In molti si chiedono quali siano le cause condominiali nelle quali l’amministratore agisce d’ufficio, ossia senza preventiva autorizzazione assembleare, e soprattutto quali siano quelle in cui si avanzano contestazioni legate al difetto di legittimazione attiva.
In tema di legittimazione attiva dell’amministratore di condominio, la giurisprudenza ha delineato con precisione i confini entro i quali l’amministratore può agire senza necessità di autorizzazione assembleare. Secondo l’articolo 1130, comma 1, n. 4, del Codice Civile, l’amministratore ha il potere di compiere atti conservativi dei diritti inerenti alle parti comuni dell’edificio. Questo include la possibilità di promuovere azioni giudiziarie volte alla tutela delle parti comuni, come le azioni possessorie per la reintegrazione nel possesso di tali parti.
Tuttavia, la legittimazione dell’amministratore a promuovere l’azione di responsabilità ex art. 1669 c.c. nei confronti del costruttore, a tutela dell’edificio nella sua unitarietà, non si estende, in assenza di mandato rappresentativo dei singoli condomini, alla proposizione di azioni risarcitorie relative ai danni subiti nelle unità immobiliari di proprietà esclusiva.
Queste eccezioni vengono avanzate se si ravvisano gli estremi per poter fare: eccepire la carenza di legittimazione, giusto per farlo (es. in giudizio di opposizione a decreto ingiuntivo ex art. 63 disp. att. c.c.), non ha senso ed è indice di impreparazione o, forse peggio, di azione dilatoria.
In un’articolata causa risolta dalla Corte di Cassazione con al sentenza n. 26849 del 29 novembre 2013, s’è nuovamente affrontato il tema della legittimazione attiva dell’amministratore di condominio in relazione al concetto di atti conservativi: per quali motivi l’amministratore può far causa ad un condomino (o ad un terzo) al fine di conservare lo stato di fatto e di diritto dell’immobile da egli gestito.
La Corte, nella pronuncia in esame, ha precisato che il riferimento agli artt. 1130 n. 4 e 1131 c.c. riguarda quelli in vigore prima dell’entrata in vigore della riforma del condominio (le vecchie norme si applicano a tutte le cause iniziate prime del 18 giugno 2013).
Ai fini pratici, c’è da dire, cambia poco: sul punto le norme sono sostanzialmente invariate.
Nel caso di specie l’amministratore richiedeva la rimozione di una veranda, installata su un balcone, che rovinava l’estetica dell’edificio oltre che la rimozione di alcuni beni da uno scantinato condominiale e di un motore frigorifero da una parte comune.
Le controparti del condominio, fin dal primo grado, chiedevano venisse accertata la carenza di legittimazione attiva dell’amministratore in quanto lo stesso aveva agito senza mandato assembleare.
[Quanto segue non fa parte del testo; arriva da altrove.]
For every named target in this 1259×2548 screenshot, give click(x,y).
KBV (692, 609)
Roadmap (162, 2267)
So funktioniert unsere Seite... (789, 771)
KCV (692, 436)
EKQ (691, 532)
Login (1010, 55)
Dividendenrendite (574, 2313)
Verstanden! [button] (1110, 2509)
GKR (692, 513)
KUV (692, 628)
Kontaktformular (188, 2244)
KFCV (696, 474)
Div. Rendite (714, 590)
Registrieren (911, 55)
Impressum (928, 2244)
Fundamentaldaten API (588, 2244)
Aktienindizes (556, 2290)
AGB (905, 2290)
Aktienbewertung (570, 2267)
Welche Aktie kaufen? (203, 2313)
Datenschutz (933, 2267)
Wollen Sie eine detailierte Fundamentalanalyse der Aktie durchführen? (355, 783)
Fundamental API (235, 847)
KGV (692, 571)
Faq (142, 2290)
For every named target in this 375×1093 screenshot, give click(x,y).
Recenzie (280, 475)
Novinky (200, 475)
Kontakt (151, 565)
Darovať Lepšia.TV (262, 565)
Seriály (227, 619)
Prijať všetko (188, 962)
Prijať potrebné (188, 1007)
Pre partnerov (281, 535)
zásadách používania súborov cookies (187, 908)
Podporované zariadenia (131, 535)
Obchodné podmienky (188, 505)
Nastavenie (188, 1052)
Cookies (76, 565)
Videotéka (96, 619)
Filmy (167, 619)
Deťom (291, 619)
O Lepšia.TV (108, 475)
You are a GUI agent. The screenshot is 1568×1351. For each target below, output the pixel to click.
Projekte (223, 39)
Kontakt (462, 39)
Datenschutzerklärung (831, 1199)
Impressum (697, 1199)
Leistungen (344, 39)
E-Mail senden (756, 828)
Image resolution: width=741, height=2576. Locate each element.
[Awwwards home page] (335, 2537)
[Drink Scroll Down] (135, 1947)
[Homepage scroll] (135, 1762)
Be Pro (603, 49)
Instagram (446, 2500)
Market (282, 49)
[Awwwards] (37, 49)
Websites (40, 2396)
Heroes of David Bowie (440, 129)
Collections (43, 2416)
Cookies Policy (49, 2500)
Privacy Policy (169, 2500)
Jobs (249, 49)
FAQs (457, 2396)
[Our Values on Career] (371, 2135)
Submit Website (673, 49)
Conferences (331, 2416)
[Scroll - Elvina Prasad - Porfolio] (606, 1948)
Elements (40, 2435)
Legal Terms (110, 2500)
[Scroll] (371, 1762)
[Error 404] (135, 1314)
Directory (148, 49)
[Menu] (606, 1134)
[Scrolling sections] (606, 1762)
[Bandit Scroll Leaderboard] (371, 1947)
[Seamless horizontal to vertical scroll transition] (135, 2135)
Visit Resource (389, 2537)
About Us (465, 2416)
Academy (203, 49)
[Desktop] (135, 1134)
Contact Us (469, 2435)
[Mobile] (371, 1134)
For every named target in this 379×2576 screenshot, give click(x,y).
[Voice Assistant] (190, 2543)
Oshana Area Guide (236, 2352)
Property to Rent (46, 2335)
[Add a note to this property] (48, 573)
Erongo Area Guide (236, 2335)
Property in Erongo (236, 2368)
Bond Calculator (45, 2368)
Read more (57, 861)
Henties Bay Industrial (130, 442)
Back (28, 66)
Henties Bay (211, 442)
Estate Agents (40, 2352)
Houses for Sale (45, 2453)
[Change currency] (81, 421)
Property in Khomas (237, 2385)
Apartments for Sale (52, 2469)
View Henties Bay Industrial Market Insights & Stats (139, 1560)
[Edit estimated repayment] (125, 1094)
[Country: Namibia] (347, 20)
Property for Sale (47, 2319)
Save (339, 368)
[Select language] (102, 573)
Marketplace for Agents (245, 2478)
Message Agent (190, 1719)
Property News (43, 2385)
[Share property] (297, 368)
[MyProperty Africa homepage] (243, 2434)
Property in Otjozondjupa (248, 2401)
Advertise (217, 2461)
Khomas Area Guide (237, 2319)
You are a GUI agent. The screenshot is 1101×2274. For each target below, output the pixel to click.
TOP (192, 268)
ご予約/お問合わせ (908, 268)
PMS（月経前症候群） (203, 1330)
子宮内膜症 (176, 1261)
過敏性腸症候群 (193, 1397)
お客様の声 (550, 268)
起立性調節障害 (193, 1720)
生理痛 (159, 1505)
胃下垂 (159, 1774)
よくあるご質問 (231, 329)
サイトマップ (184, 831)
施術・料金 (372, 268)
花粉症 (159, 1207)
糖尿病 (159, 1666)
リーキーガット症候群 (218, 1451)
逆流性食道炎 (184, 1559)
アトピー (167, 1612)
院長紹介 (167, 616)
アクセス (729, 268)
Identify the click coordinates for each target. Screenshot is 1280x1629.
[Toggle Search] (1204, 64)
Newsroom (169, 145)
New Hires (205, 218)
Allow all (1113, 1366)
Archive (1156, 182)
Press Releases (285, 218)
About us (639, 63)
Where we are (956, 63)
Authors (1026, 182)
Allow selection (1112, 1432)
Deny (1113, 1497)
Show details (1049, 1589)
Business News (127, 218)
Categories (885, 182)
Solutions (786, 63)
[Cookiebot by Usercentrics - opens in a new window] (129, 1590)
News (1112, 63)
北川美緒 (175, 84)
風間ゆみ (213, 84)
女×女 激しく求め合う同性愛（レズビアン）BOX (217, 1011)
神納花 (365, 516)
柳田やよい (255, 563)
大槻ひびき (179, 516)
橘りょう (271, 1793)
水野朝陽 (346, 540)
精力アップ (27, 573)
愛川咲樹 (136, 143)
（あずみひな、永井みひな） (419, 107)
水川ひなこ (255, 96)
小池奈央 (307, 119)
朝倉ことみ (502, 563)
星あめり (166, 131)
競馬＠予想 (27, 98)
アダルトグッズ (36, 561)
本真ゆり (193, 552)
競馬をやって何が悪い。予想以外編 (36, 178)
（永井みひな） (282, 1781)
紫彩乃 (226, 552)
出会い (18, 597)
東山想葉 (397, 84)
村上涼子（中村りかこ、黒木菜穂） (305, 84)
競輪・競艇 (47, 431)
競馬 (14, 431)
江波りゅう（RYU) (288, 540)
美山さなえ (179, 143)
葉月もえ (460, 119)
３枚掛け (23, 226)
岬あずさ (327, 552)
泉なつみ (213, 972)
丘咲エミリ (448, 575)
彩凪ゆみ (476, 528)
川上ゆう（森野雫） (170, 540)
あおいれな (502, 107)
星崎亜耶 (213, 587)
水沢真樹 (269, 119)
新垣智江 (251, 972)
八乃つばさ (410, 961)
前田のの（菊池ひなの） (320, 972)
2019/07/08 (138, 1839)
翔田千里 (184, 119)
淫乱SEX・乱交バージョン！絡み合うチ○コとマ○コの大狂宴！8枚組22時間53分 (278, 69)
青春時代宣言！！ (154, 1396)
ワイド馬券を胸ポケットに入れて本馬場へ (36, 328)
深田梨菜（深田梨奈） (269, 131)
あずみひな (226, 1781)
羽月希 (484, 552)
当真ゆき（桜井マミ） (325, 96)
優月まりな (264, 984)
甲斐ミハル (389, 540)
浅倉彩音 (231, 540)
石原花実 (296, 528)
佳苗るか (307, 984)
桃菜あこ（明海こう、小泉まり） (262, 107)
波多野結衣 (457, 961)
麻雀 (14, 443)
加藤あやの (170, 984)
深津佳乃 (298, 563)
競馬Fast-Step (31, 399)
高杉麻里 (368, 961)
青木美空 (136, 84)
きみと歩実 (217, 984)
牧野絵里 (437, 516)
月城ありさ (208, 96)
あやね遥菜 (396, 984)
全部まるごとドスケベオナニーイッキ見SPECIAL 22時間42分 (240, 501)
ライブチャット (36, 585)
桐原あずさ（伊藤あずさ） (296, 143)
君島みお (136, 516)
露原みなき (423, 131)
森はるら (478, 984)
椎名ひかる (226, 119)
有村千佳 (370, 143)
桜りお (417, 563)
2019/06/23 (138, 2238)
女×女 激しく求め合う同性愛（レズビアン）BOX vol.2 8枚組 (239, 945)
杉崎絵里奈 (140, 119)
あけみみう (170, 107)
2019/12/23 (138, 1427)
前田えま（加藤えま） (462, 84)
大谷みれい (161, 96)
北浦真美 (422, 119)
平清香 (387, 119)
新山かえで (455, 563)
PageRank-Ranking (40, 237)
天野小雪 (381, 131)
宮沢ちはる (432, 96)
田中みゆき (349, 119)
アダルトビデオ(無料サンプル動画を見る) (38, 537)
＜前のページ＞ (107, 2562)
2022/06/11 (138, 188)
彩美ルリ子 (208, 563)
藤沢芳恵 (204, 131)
Nel grado di appello si vendevano data ragione in relazione a quelle riguardanti lo scantinato.
La Corte di Cassazione, che ha posto la parola fine alla contesta, ha ritenuto queste doglianze infondate e, come si dice in gergo, cassato con rinvio la sentenza per le parti ritenute illegittime.
Non è stato così per le vetrate. In particolare – si legge in sentenza – con riguardo alla suddetta azione relativa alle vetrine, è stato affermato (cfr. Cass. n. 9378 del 1997; Cass. n. 24391 del 2008 e, da ultimo, Cass. n. 14626 del 2010) che, ai sensi degli artt. 1130, primo comma, n. 4), e 1131 c.c. (“ratione temporis” applicabili, nella versione antecedente alla novellazione intervenuta per effetto della legge 11 dicembre 2012, n. 220), l’amministratore del condominio è legittimato, senza necessità di una specifica deliberazione assembleare, ad instaurare un giudizio per la rimozione di aperture abusive eseguite, sulla facciata dello stabile condominiale, da taluni condomini, in quanto tale atto, essendo diretto a conservare il decoro architettonico dell’edificio contro ogni alterazione dell’estetica dello stesso, è finalizzato alla conservazione dei diritti inerenti alle parti comuni dell’edificio“.
È importante notare che, in alcune situazioni, l’amministratore necessita di una delibera assembleare valida per agire in giudizio, soprattutto quando l’azione non ha una mera finalità conservativa ma implica questioni più complesse o che esulano dalle sue attribuzioni ordinarie.
In sintesi, la legittimazione attiva dell’amministratore di condominio è riconosciuta per le azioni volte alla conservazione e tutela delle parti comuni dell’edificio, mentre per altre tipologie di azioni, specialmente quelle riguardanti le proprietà esclusive dei singoli condomini, è necessaria una specifica autorizzazione assembleare o un mandato da parte dei proprietari interessati.